I was at Fry’s Electronics on Friday when I went there to buy a 42” 1080p 120hz Toshiba LCD HD TV for only $848. My wife had to be to the doctor in the morning so we were not busting down the doors. I got there at about 1pm and figured they’d probably be out of the advertised TV by then. First off, the crowd was pretty light. I walked back to the TV section without having to say ‘excuse me’ even once! Then the TV guy tells me they’d had five of the ad special TV’s and they usually sell out when the doors open - but they’d only sold TWO by 1pm. I bought my TV and the next day the lowest price within 300 miles was $1499.00 - so for almost 1/2 off no one was in a hurry to buy! Just on this one little indicator I’d say we have scary times ahead. Natch, I’ll be able to watch it all in HD! :-P
You can ride out this s*** in style. Just be sure to stockpile some canned beans, guns and a generator
Plus you'll be able to see FEMA emergency announcements in HD
Nice deal.

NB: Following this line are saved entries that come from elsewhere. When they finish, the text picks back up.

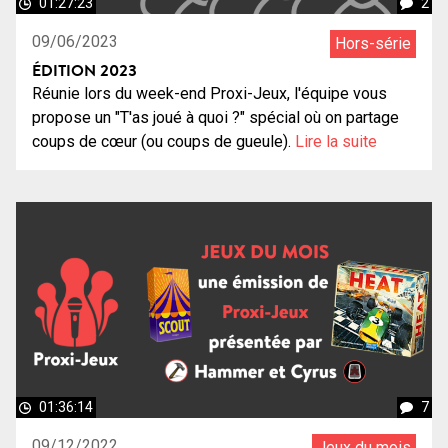
01:27:23
2
09/06/2023
Hors-série
ÉDITION 2023
Réunie lors du week-end Proxi-Jeux, l'équipe vous
propose un "T'as joué à quoi ?" spécial où on partage
coups de cœur (ou coups de gueule).
Lire la suite
01:36:14
7
09/12/2022
Jeux du mois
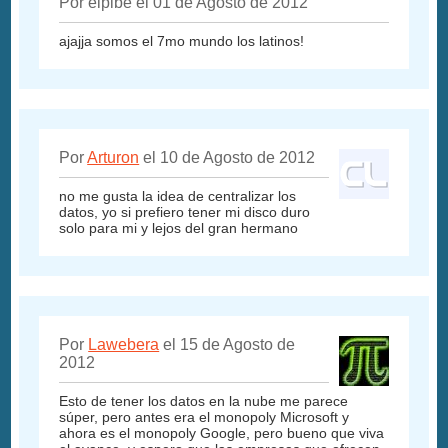
Por elpibe el 01 de Agosto de 2012
ajajja somos el 7mo mundo los latinos!
Por
Arturon
el 10 de Agosto de 2012
no me gusta la idea de centralizar los
datos, yo si prefiero tener mi disco duro
solo para mi y lejos del gran hermano
Por
Lawebera
el 15 de Agosto de
2012
Esto de tener los datos en la nube me parece
súper, pero antes era el monopoly Microsoft y
ahora es el monopoly Google, pero bueno que viva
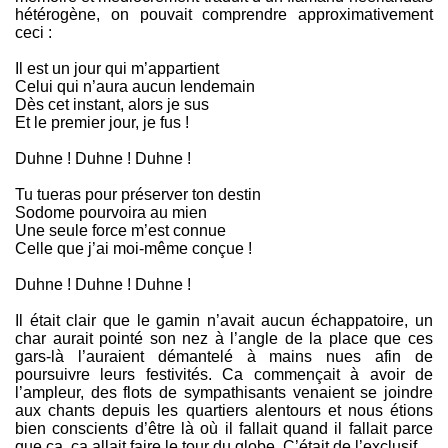
hétérogène, on pouvait comprendre approximativement
ceci :
Il est un jour qui m’appartient
Celui qui n’aura aucun lendemain
Dès cet instant, alors je sus
Et le premier jour, je fus !
Duhne ! Duhne ! Duhne !
Tu tueras pour préserver ton destin
Sodome pourvoira au mien
Une seule force m’est connue
Celle que j’ai moi-même conçue !
Duhne ! Duhne ! Duhne !
Il était clair que le gamin n’avait aucun échappatoire, un
char aurait pointé son nez à l’angle de la place que ces
gars-là l’auraient démantelé à mains nues afin de
poursuivre leurs festivités. Ca commençait à avoir de
l’ampleur, des flots de sympathisants venaient se joindre
aux chants depuis les quartiers alentours et nous étions
bien conscients d’être là où il fallait quand il fallait parce
que ça, ça allait faire le tour du globe. C’était de l’exclusif.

Picked up a 42" Dynex 1080p for 699 12/26. Put a four year failure policy on it for another $99. That plus a bunch of other little things, and the guys at Best Buy were treating me like I was royalty or smth. Go figure.
As I’ve said, this isn’t about not having the money or about the credit.
It’s about people with money and credit deciding they don’t care how cheap things are, they are chopping their discretionary spending way down.
No amount of jobs “working on the railroad” jobs are going to “stimulate” these upper-middle class earners, who already have just about everything they actually want anyway, to start back to the spending spree. They are the very ones who have been crushed by the stock market and the housing bubble.
Without consumer spending, our economy doesn’t work. Period.
Malls were already dying. This will finish them off. Retail Christmas was already dying. This will finish it off.